2. Experimental scheme
The laterite nickel ore is dried in a constant temperature drying oven, the free water in the laterite nickel ore is fully removed, and the laterite nickel ore is crushed and ground to an appropriate particle size. After the reductant is dried, it is crushed by a sealed prototype and screened by sieves with different particle sizes to obtain pulverized coal with particle sizes of 37.5-75 µ m, 75-150 µ m and 150-300 µ m respectively. According to the pre-specified scheme, a certain amount of laterite nickel ore, reducing agent, flux, binder and water are weighed respectively, and added into the mixing mill.

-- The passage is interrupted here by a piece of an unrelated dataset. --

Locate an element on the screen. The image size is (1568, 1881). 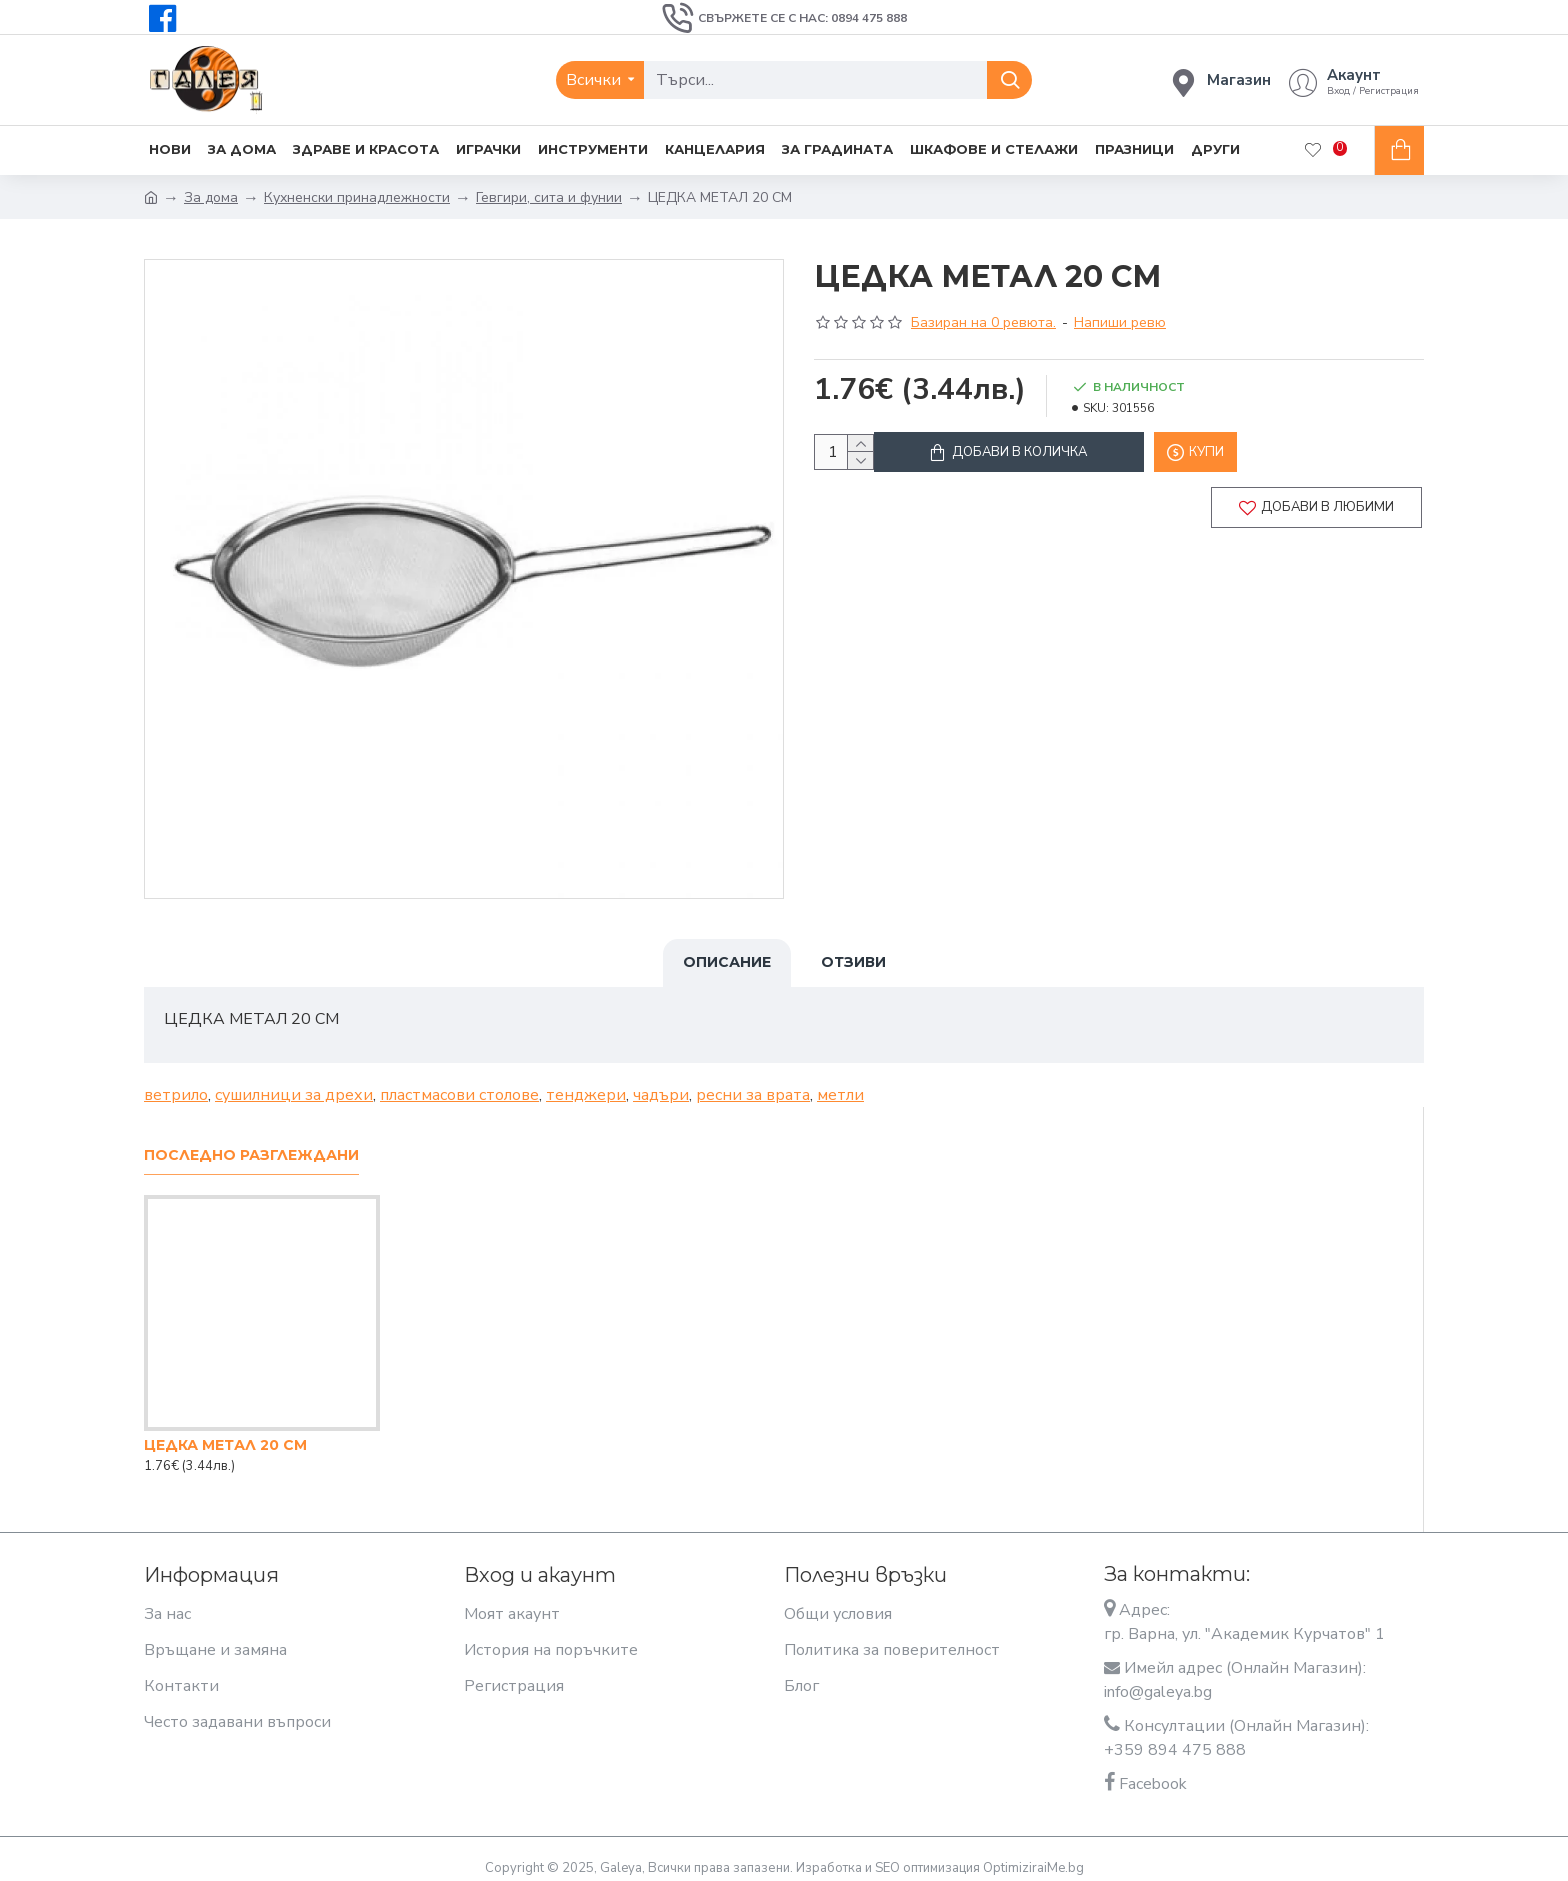 За дома is located at coordinates (211, 197).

After being fully mixed evenly, the laterite nickel ore is fed into the counter-roller ball pressing machine and pressed into oval pellets of 40mm×25mm×20mm. The compressive strength and falling strength of the pellets were tested. The drop strength detection is to place the pellet at a height of 1.0 m so that it can freely fall on a 10mm thick steel plate, measure the drop times when the pellet breaks, measure 10 pellets respectively, and obtain the average value of the drop times as the drop strength of the pellets. Compressive strength detection is to place the pellets on a pressure testing machine, slowly pressurize them, measure the pressure value when the pellets break, measure 10 pellets respectively, and obtain the average value of the pressure as the compressive strength.